The Spread

The Spread

Midnight Omelet Party for 30

The Grubhub and DoorDash of newsletters (sorry, Martha) is binging on divorce divas, nanny contretemps, "sacrificial" motherhood, and one epic meditation on celebrity death

Rachel Baker
and
Maggie Bullock
Nov 07, 2025
∙ Paid

Welcome to Spreadlandia, where two veteran editors read it ALL to winnow out only the best: juicy yarns, big ideas, deeply personal essays, and hot goss—aka, the full Spread. Plus: original interviews, podcasts, and more. Come hungry!



Spread Vixens,

It’s been a confusing couple of days, what with the appearance of actual, credible bright spots on the political landscape—something we had apparently conditioned ourselves to never again count on or even hope for and now have no idea how to process.

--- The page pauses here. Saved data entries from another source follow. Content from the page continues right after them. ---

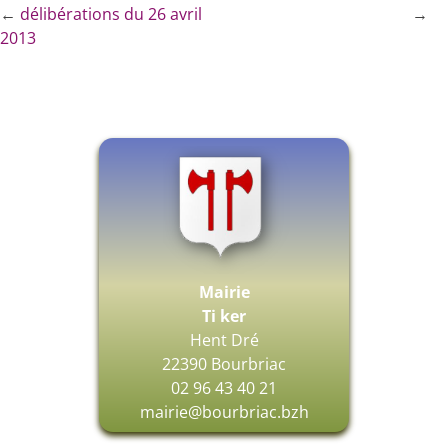
←
délibérations du 26 avril
→
2013
Mairie
Ti ker
Hent Dré
22390 Bourbriac
02 96 43 40 21
mairie@bourbriac.bzh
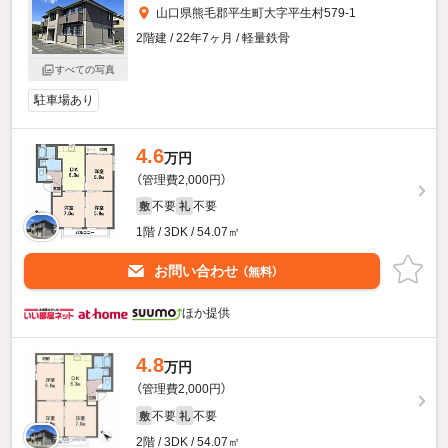
山口県熊毛郡平生町大字平生村579-1
2階建 / 22年7ヶ月 / 軽量鉄骨
すべての写真
駐車場あり
4.6
万円
（管理費2,000円）
不要
不要
敷
礼
1階 / 3DK / 54.07㎡
お問い合わせ
（無料）
ほか提供
4.8
万円
（管理費2,000円）
不要
不要
敷
礼
2階 / 3DK / 54.07㎡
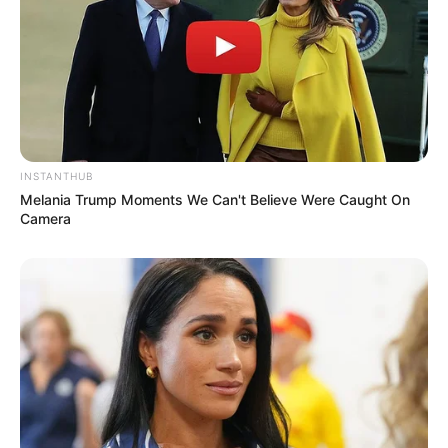
10:48 / 06 Avqust 2026
CƏMİYYƏT
Ekoloqdan ekoloji bərpa ilə bağlı
MÜHÜM AÇIQLAMA: Hansı hallarda
müdaxilə qaçılmazdır?
32
0
0
INSTANTHUB
Melania Trump Moments We Can't Believe Were Caught On
Camera
10:43 / 06 Avqust 2026
CƏMİYYƏT
Qənimət Zahid Çingiz Qənizadəyə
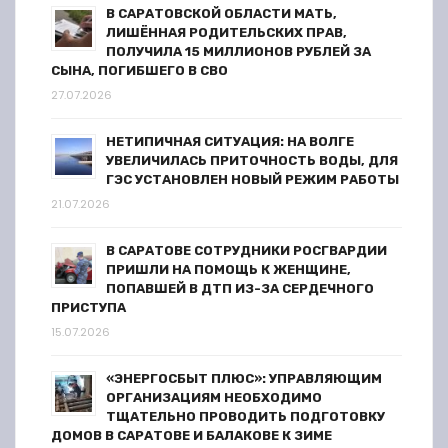
с
В САРАТОВСКОЙ ОБЛАСТИ МАТЬ,
ЛИШЁННАЯ РОДИТЕЛЬСКИХ ПРАВ,
я
ПОЛУЧИЛА 15 МИЛЛИОНОВ РУБЛЕЙ ЗА
СЫНА, ПОГИБШЕГО В СВО
м
27.07.2026
НЕТИПИЧНАЯ СИТУАЦИЯ: НА ВОЛГЕ
УВЕЛИЧИЛАСЬ ПРИТОЧНОСТЬ ВОДЫ, ДЛЯ
ГЭС УСТАНОВЛЕН НОВЫЙ РЕЖИМ РАБОТЫ
21.07.2026
В САРАТОВЕ СОТРУДНИКИ РОСГВАРДИИ
ПРИШЛИ НА ПОМОЩЬ К ЖЕНЩИНЕ,
ПОПАВШЕЙ В ДТП ИЗ-ЗА СЕРДЕЧНОГО
ПРИСТУПА
15.07.2026
«ЭНЕРГОСБЫТ ПЛЮС»: УПРАВЛЯЮЩИМ
ОРГАНИЗАЦИЯМ НЕОБХОДИМО
ТЩАТЕЛЬНО ПРОВОДИТЬ ПОДГОТОВКУ
ДОМОВ В САРАТОВЕ И БАЛАКОВЕ К ЗИМЕ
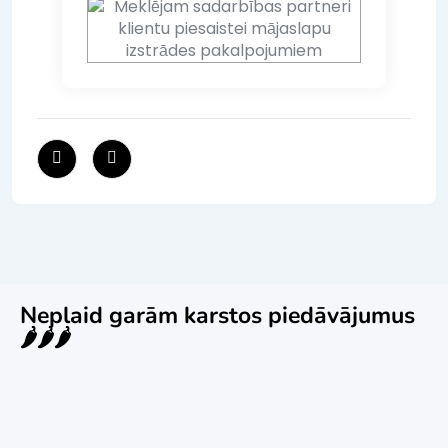
Neplaid garām karstos piedāvājumus
🌶️🌶️🌶️
Jauns
Ieskaties!
Super piedāvājums! 🌶️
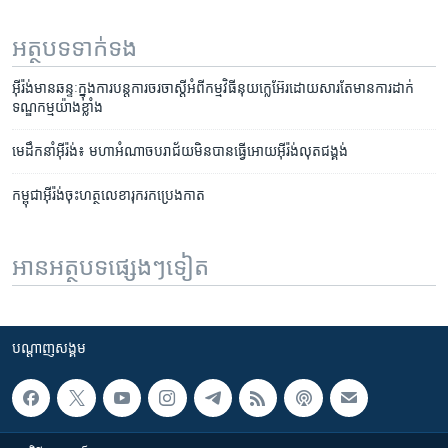
អត្ថបទ​ទាក់ទង
អ៊ីរ៉ង់មាន​ឆន្ទៈ​ក្នុង​ការ​បន្ត​ការ​ចរចា​ស្តី​អំពី​កម្មវិធីនុយក្លេអ៊ែរ​ដោយ​សារ​តែមានការដាក់​
ទណ្ឌកម្ម​​យ៉ាងខ្លាំង
មេ​ដឹក​នាំ​អ៊ីរ៉ង់៖ មហា​អំណាច​បរាជ័យ​មិន​បាន​ធ្វើ​អោយ​អ៊ីរ៉ង់​លុត​ជង្គង់
កម្ពុជា​អ៊ីរ៉ង់​ចុះ​ហត្ថលេខា​រុករក​ប្រេងកាត
អានអត្ថបទផ្សេងៗទៀត
បណ្តាញ​សង្គម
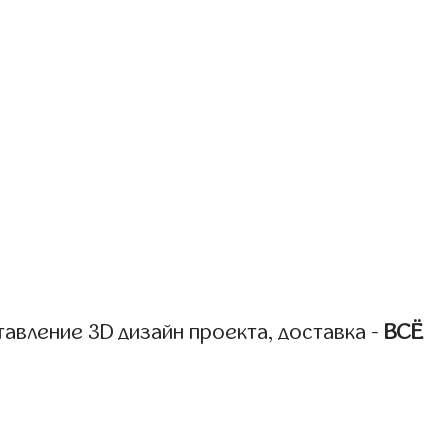
авление 3D дизайн проекта, доставка -
ВСЁ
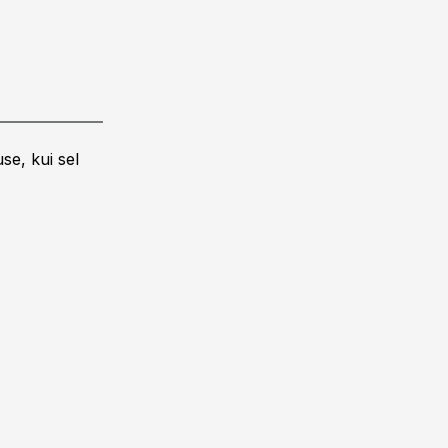
se, kui sel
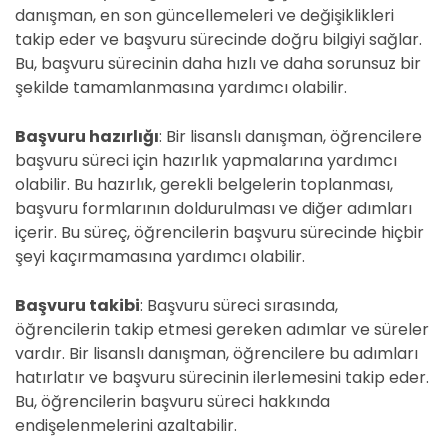
danışman, en son güncellemeleri ve değişiklikleri
takip eder ve başvuru sürecinde doğru bilgiyi sağlar.
Bu, başvuru sürecinin daha hızlı ve daha sorunsuz bir
şekilde tamamlanmasına yardımcı olabilir.
Başvuru hazırlığı
: Bir lisanslı danışman, öğrencilere
başvuru süreci için hazırlık yapmalarına yardımcı
olabilir. Bu hazırlık, gerekli belgelerin toplanması,
başvuru formlarının doldurulması ve diğer adımları
içerir. Bu süreç, öğrencilerin başvuru sürecinde hiçbir
şeyi kaçırmamasına yardımcı olabilir.
Başvuru takibi
: Başvuru süreci sırasında,
öğrencilerin takip etmesi gereken adımlar ve süreler
vardır. Bir lisanslı danışman, öğrencilere bu adımları
hatırlatır ve başvuru sürecinin ilerlemesini takip eder.
Bu, öğrencilerin başvuru süreci hakkında
endişelenmelerini azaltabilir.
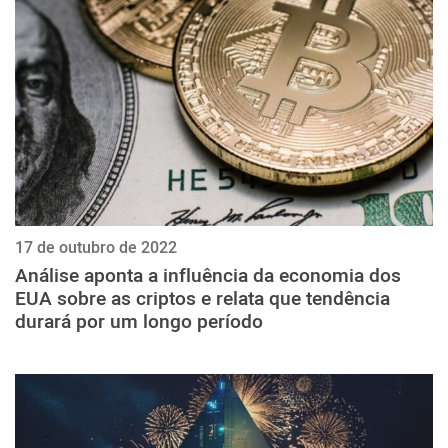
ქართული
polski
vietnamese
17 de outubro de 2022
Análise aponta a influência da economia dos
EUA sobre as criptos e relata que tendência
durará por um longo período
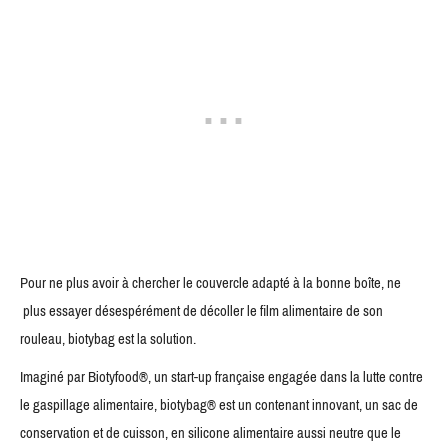
Pour ne plus avoir à chercher le couvercle adapté à la bonne boîte, ne
plus essayer désespérément de décoller le film alimentaire de son
rouleau, biotybag est la solution.
Imaginé par Biotyfood®, un start-up française engagée dans la lutte contre
le gaspillage alimentaire, biotybag® est un contenant innovant, un sac de
conservation et de cuisson, en silicone alimentaire aussi neutre que le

And with the arrival of a piece of culture that is so expensive, so star-studded, and yet so spectacularly awful, we found ourselves checking our mental calendar—was this an April fool’s joke?

Yes, we are choosing this week to talk about truly important things: Ryan Murphy’s All’s Fair aka Kim Kardashian’s lawyer fantasy. Because your Spreaditors are also the chief curators of the collective women’s magazine archive, we know a lot about the one truly famous divorce attorney in history, Laura Wasser, Esq. Because she has always seemed more like a walking premium-TV character than an actual human, Wasser makes for a rich subject1. More than just about any non-celebrity we can think of, editors like to pretend she has not already been covered six ways to Sunday. So when she was said to have inspired a television series, we expected…more? Or in this case, was it just a liiiiittle less? Wasser has overseen the dissolutions of marriage of everybody from Angelina (from Brad—oh, the billable hours!) to Johnny (from Amber) to Britney (from Kevin and Sam), to Joe still-needs-a-last-name Manganiello (from Sofia Vergara), Ryan Reynolds (from Scarlett Johansson), and Xtina (from someone named Jordan Bratman). And of course, she also captained Kardashian’s divorce doubleheader, from Kris Humphries (made you look!) as well as the artist formerly known as Kanye. ALL OF WHICH SHOULD HAVE MADE FOR SOME VERY, VERY GOOD TV.

Yet even with the truly inspired casting of not just the principals—we’re talking Niecy Nash, Glenn Close(!!), and Teyana Taylor as her Oscar campaign ramps up!—but also the guest stars (Judith Light, Grace Gummer, Elizabeth Showgirls Berkley, and an almost unrecognizable Jessica Simpson as a rockstar wife undone by bad plastic surgery), and the valiant efforts of Murphy-whisperer Sarah Paulson, we got something so far from good it’s not even bad, exactly, but some other rich, vile, seductive third thing. Perhaps what we’re trying to articulate is an entry into post-bad, breaking new ground on the camp scale: In All’s Fair, have we found The Room for the Spread set?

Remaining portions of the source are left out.